Work required:
Begin with the line containing "προσεγγίζουν λιγότερο τα κουνούπια" and copy each line exactly through the last line of the entries, inclusive.

───── Given data ─────

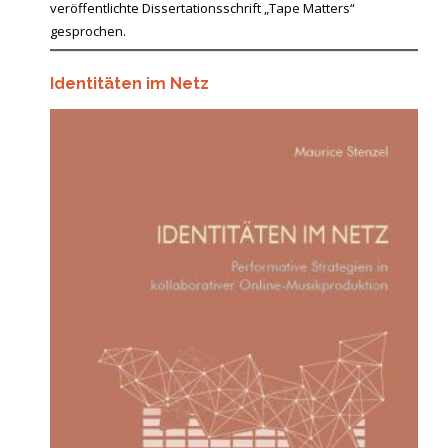
veröffentlichte Dissertationsschrift „Tape Matters“
gesprochen.
Identitäten im Netz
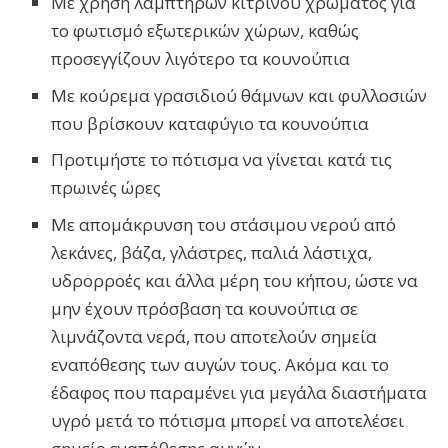
Με χρήση λαμπτήρων κίτρινου χρώματος για
το φωτισμό εξωτερικών χώρων, καθώς
προσεγγίζουν λιγότερο τα κουνούπια
Με κούρεμα γρασιδιού θάμνων και φυλλοσιών
που βρίσκουν καταφύγιο τα κουνούπια
Προτιμήστε το πότισμα να γίνεται κατά τις
πρωινές ώρες
Με απομάκρυνση του στάσιμου νερού από
λεκάνες, βάζα, γλάστρες, παλιά λάστιχα,
υδρορροές και άλλα μέρη του κήπου, ώστε να
μην έχουν πρόσβαση τα κουνούπια σε
λιμνάζοντα νερά, που αποτελούν σημεία
εναπόθεσης των αυγών τους. Ακόμα και το
έδαφος που παραμένει για μεγάλα διαστήματα
υγρό μετά το πότισμα μπορεί να αποτελέσει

─────

Written reply:
προσεγγίζουν λιγότερο τα κουνούπια
Με κούρεμα γρασιδιού θάμνων και φυλλοσιών
που βρίσκουν καταφύγιο τα κουνούπια
Προτιμήστε το πότισμα να γίνεται κατά τις
πρωινές ώρες
Με απομάκρυνση του στάσιμου νερού από
λεκάνες, βάζα, γλάστρες, παλιά λάστιχα,
υδρορροές και άλλα μέρη του κήπου, ώστε να
μην έχουν πρόσβαση τα κουνούπια σε
λιμνάζοντα νερά, που αποτελούν σημεία
εναπόθεσης των αυγών τους. Ακόμα και το
έδαφος που παραμένει για μεγάλα διαστήματα
υγρό μετά το πότισμα μπορεί να αποτελέσει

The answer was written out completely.